I am interested in the different ways people talk about contributor agency in this setting: who has it, who doesn't. I want to take the first step in exploring that (an initial, descriptive analysis) through similar methods to Kozlowski's class and gender explorations. This pole exploration is a useful preliminary, validation analysis for later studies of how people discuss certain communities' agency. First we can define our poles in terms of the tokens closest and furthest from the action of "merging," the critical decision regarding what code is included and excluded from the project.
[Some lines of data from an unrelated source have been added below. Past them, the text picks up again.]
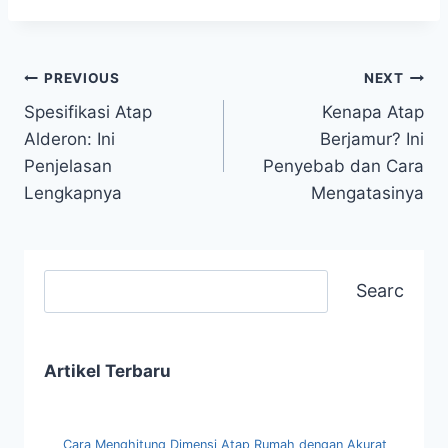
PREVIOUS
NEXT
Spesifikasi Atap
Kenapa Atap
Alderon: Ini
Berjamur? Ini
Penjelasan
Penyebab dan Cara
Lengkapnya
Mengatasinya
Search
Artikel Terbaru
Cara Menghitung Dimensi Atap Rumah dengan Akurat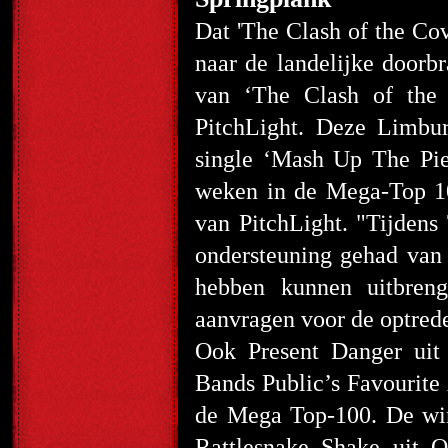
Dat 'The Clash of the Co
naar de landelijke doorbr
van ‘The Clash of the 
PitchLight. Deze Limbur
single ‘Mash Up The Pie
weken in de Mega-Top 10
van PitchLight. "Tijdens
ondersteuning gehad van 
hebben kunnen uitbren
aanvragen voor de optred
Ook Present Danger uit
Bands Public’s Favourite 
de Mega Top-100. De win
Rattlesnake Shake uit O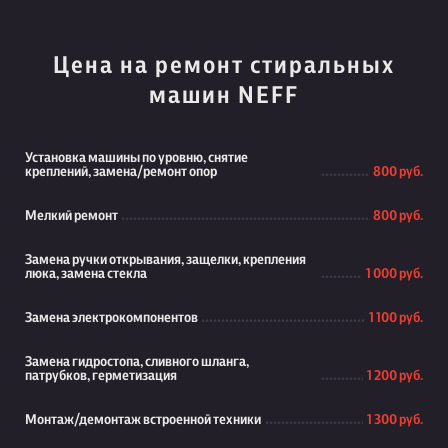
Цена на ремонт стиральных
машин NEFF
Установка машины по уровню, снятие
креплений, замена/ремонт опор
800 руб.
Мелкий ремонт
800 руб.
Замена ручки открывания, защелки, крепления
люка, замена стекла
1 000 руб.
Замена электрокомпонентов
1 100 руб.
Замена гидростопа, сливного шланга,
патрубков, герметизация
1 200 руб.
Монтаж/демонтаж встроенной техники
1 300 руб.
Core developers often have merge permissions to a project; peripheral developers often do not. By studying the weighted relationships between how these engineers discuss power in the context of how they discuss the action of merging code, we can gain a better understanding of Phabricator engineers' discussions of work. Given that this exploration combines two methods from class to develop a method that is not introduced in class, it is also a bit of a test of the method's validity. 
```{r}
fcm_matrix = tokens %>%
  tokens_remove(stopwords("en"), padding = FALSE) %>%
  quanteda::fcm(context = "window", window = 3) %>% as.matrix()

like_merge_pole <- names(sort(fcm_matrix[,"merging"], decreasing = T)[1:20])
like_merge_label <- "Like Merge"
dislike_merge_pole <- names(sort(fcm_matrix[,"merging"], decreasing = F)[1:20])
dislike_merge_label <- "Dislike Merge"

#we define our target pool as the different stakeholder groups of software projects
targets <- names(sort(fcm_matrix[,"power"], decreasing = T)[1:4])

library(lsa)
```
Then, we can use the Kozlowski function to find the difference between the two poles that we have constructed.
```{r}
project_term_on_dimension = function(pole_1, label_1, pole_2, label_2, term_to_project, embedding_matrix){
  pole_1_centroid = colMeans(embedding_matrix[pole_1, ])
  pole_2_centroid = colMeans(embedding_matrix[pole_2, ])

  axis = pole_2_centroid - pole_1_centroid

  if(length(term_to_project) > 1){
    cosine_w = lsa::cosine(axis, t(embedding_matrix[term_to_project, ]))
  } else {
    cosine_w = lsa::cosine(axis, embedding_matrix[term_to_project, ])
  }
  return(data.frame(from = label_1, 
                    to = label_2, 
                    term = term_to_project, projection = cosine_w))
}
```
We then pass the values to the term projection.
```{r}
merge_projection <- project_term_on_dimension(like_merge_pole, like_merge_label, dislike_merge_pole, dislike_merge_label, targets, fasttext_mat)

```
The projection function fails when trying to calculate the column means. It seems that the error is that certain terms in the pole vectors are not identifiable in the embedding matrix --- the localized terminology "zend" "parsoid" and likely the acronym "HHVM" are not present in the common crawl and Wikipedia training data. Some of this is certainly a function of testing the bounds of the method, but I also think that it speaks to the limitations of relying on embeddings for the analysis of localized semantics.